= AIM OF THE EXERCISE =
Show every line in the records below that contains the word "あいこう".

= MATERIALS PROVIDED =
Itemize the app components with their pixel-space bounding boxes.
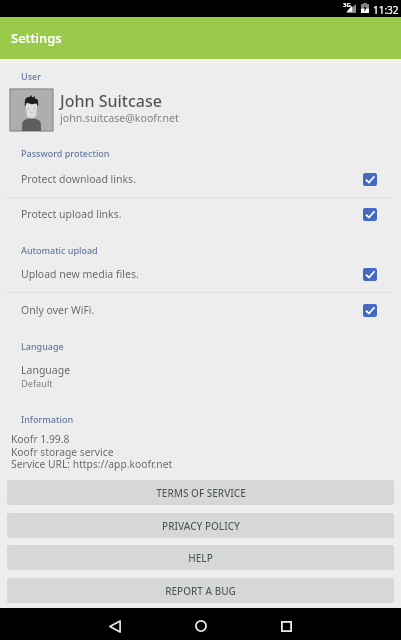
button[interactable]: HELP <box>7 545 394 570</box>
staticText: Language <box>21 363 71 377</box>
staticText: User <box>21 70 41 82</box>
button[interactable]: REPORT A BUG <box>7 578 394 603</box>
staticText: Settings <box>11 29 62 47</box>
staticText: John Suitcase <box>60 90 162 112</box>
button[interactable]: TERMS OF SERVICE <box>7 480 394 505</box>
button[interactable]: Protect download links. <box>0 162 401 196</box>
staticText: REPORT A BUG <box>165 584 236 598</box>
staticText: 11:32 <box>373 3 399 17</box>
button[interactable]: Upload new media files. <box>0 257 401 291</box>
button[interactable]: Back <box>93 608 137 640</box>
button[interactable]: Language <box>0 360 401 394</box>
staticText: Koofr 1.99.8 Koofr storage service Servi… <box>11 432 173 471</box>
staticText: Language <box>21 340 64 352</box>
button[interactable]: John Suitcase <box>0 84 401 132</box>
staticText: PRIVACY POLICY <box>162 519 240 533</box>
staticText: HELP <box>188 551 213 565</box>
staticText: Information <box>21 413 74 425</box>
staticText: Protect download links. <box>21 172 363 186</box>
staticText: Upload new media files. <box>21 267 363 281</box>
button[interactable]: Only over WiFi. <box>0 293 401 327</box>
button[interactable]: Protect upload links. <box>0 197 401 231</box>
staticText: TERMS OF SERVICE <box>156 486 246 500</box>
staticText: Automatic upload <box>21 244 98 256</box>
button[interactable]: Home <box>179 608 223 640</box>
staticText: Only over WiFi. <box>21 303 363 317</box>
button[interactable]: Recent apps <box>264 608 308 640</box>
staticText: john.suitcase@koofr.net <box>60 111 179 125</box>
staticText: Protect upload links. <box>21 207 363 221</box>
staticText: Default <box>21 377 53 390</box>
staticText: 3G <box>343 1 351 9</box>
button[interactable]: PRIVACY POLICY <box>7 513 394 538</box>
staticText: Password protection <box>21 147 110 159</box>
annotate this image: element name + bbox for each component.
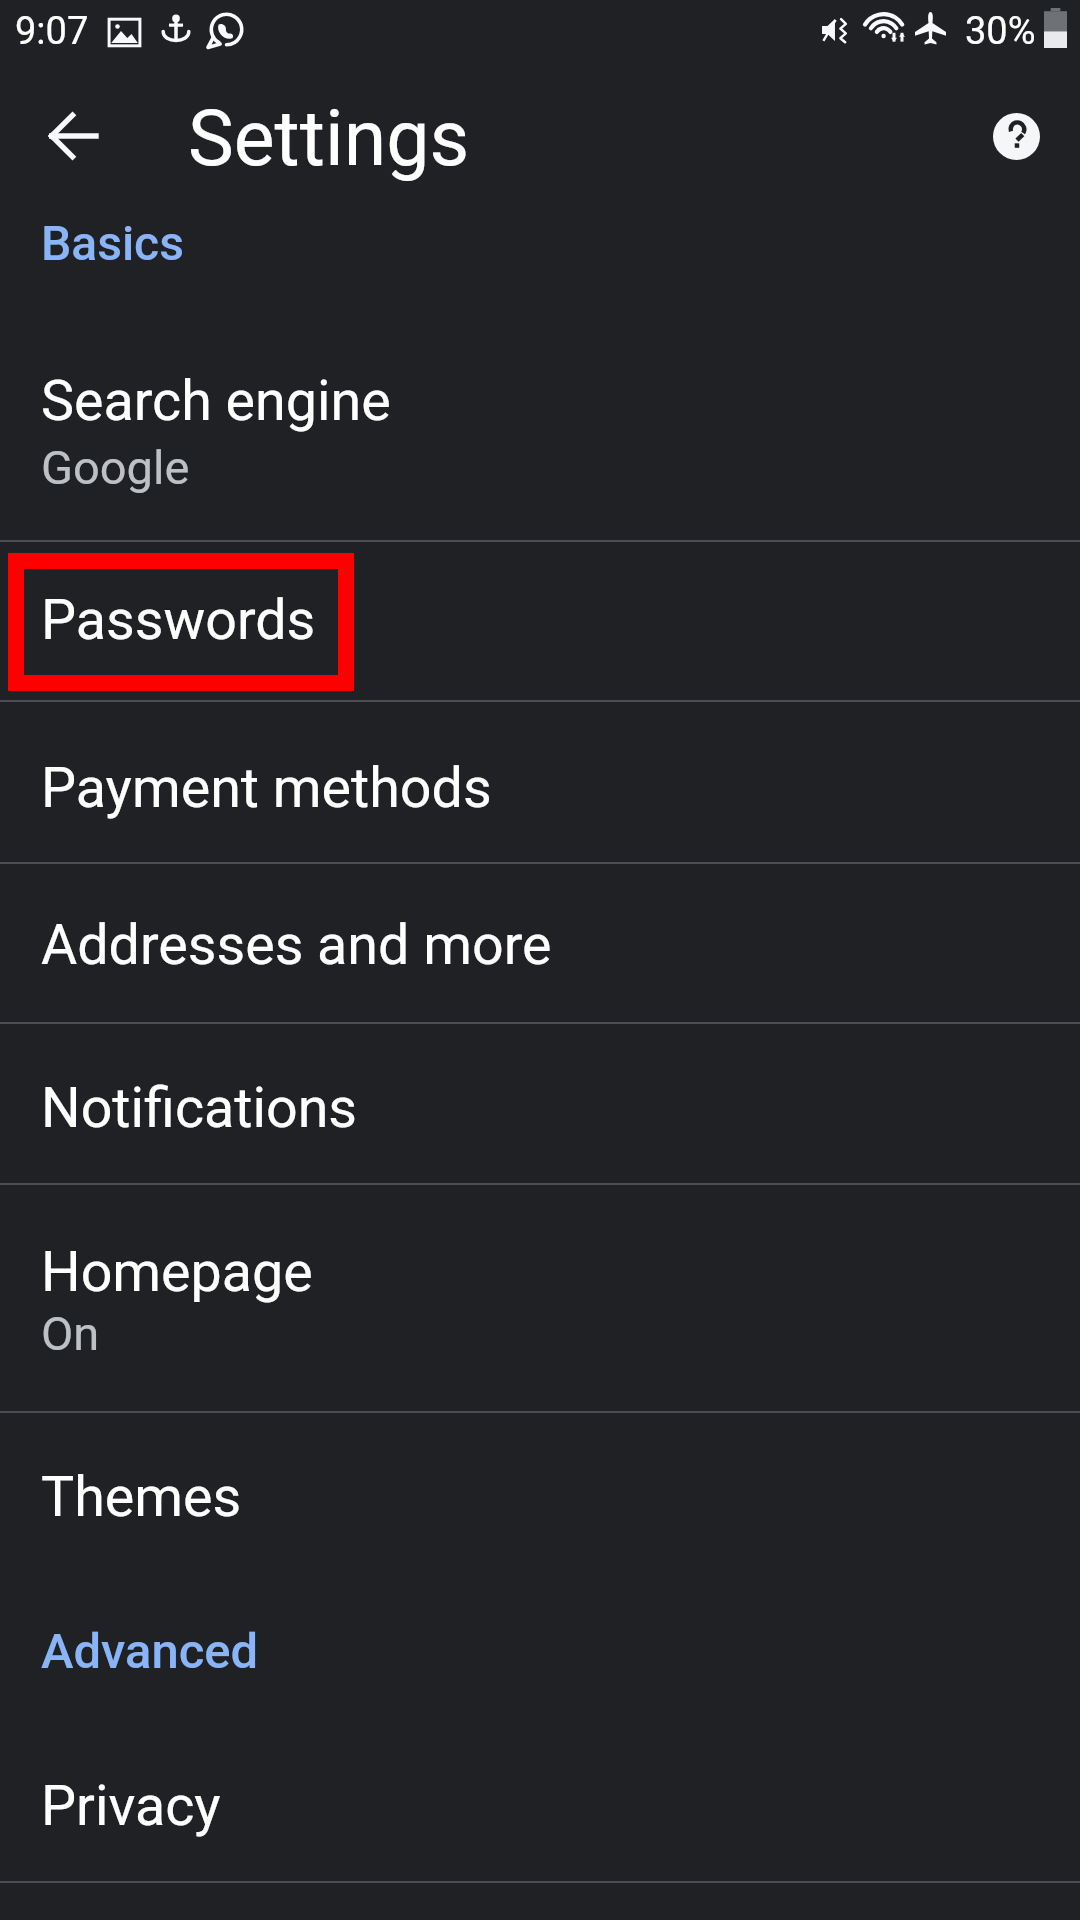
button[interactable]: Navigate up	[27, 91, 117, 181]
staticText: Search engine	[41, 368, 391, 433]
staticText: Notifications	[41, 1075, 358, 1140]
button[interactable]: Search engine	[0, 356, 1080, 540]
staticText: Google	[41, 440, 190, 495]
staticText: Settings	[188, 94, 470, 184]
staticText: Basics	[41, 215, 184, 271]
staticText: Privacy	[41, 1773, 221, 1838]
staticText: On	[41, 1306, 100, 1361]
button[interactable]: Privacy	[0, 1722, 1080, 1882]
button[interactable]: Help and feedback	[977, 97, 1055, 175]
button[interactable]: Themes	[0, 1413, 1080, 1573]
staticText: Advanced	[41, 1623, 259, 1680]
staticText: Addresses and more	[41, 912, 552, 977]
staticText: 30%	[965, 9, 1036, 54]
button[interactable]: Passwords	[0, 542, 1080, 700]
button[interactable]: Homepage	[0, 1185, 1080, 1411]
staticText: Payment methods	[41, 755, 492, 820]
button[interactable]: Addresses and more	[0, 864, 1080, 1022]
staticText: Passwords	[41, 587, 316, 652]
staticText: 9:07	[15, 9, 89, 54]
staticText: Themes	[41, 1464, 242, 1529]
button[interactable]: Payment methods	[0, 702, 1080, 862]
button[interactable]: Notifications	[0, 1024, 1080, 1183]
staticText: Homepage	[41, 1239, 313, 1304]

...

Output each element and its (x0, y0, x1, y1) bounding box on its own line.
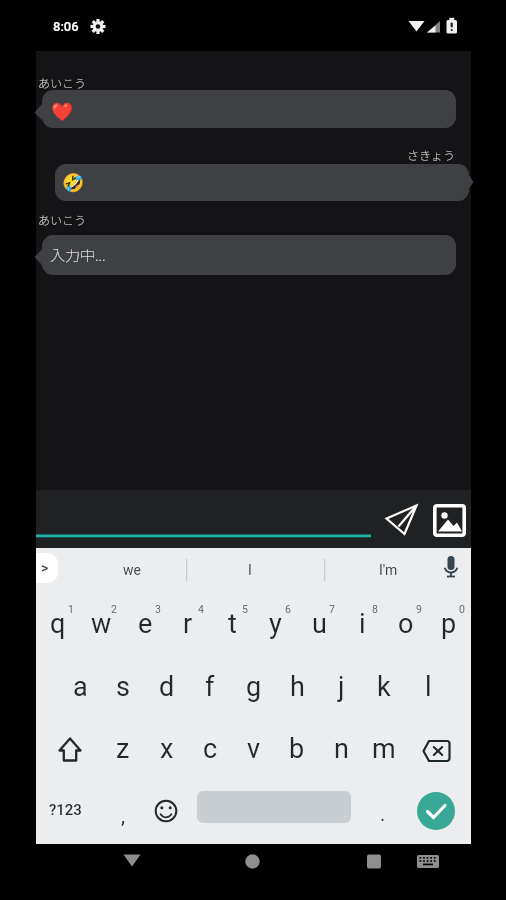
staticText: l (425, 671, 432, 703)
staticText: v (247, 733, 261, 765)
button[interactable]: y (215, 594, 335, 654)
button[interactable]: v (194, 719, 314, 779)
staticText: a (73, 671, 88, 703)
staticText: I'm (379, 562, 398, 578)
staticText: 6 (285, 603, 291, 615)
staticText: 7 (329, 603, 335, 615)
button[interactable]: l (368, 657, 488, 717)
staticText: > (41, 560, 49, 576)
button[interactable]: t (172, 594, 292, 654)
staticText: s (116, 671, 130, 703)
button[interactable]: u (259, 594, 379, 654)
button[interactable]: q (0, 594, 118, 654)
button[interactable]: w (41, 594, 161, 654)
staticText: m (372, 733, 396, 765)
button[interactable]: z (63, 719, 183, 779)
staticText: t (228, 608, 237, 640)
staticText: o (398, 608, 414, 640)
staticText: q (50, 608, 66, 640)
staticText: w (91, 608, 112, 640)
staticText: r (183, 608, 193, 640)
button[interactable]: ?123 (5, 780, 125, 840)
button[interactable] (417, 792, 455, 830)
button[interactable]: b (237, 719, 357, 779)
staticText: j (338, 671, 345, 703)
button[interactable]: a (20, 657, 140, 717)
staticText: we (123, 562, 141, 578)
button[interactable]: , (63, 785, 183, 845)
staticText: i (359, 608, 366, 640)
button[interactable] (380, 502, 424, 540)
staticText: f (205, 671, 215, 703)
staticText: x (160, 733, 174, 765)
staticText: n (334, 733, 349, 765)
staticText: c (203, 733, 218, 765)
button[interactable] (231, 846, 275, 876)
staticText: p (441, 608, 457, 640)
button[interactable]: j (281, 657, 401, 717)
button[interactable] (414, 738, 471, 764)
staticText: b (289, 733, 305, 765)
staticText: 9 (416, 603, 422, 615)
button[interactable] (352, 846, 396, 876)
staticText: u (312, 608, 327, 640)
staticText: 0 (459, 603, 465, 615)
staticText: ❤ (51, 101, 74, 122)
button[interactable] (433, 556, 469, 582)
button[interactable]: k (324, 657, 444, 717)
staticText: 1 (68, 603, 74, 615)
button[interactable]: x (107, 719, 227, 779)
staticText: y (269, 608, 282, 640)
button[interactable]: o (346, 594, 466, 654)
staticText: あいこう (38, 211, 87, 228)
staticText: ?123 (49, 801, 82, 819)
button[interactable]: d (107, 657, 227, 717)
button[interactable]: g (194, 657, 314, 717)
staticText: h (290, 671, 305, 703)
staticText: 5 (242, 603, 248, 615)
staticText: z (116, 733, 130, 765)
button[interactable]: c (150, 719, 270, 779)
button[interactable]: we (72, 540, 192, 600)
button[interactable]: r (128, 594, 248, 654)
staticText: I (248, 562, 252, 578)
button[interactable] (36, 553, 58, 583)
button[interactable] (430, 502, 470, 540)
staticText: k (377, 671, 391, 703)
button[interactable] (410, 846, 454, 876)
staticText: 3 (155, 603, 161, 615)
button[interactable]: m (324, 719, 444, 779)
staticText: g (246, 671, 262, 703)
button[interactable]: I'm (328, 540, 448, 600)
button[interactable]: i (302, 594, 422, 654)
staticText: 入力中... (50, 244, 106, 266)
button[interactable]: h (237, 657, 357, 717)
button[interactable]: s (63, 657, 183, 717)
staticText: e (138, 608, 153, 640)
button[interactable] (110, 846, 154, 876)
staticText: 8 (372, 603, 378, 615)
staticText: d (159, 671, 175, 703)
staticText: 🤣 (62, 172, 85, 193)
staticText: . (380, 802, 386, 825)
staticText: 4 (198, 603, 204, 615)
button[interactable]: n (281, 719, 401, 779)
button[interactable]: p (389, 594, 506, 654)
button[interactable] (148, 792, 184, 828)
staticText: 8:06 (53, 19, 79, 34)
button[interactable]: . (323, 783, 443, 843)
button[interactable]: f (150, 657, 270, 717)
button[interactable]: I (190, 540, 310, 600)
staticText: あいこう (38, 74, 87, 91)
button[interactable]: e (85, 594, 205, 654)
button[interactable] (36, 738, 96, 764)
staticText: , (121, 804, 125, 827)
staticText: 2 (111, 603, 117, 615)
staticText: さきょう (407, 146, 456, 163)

= TASK SOLUTION =
staticText: あいこう (38, 211, 87, 228)
staticText: あいこう (38, 74, 87, 91)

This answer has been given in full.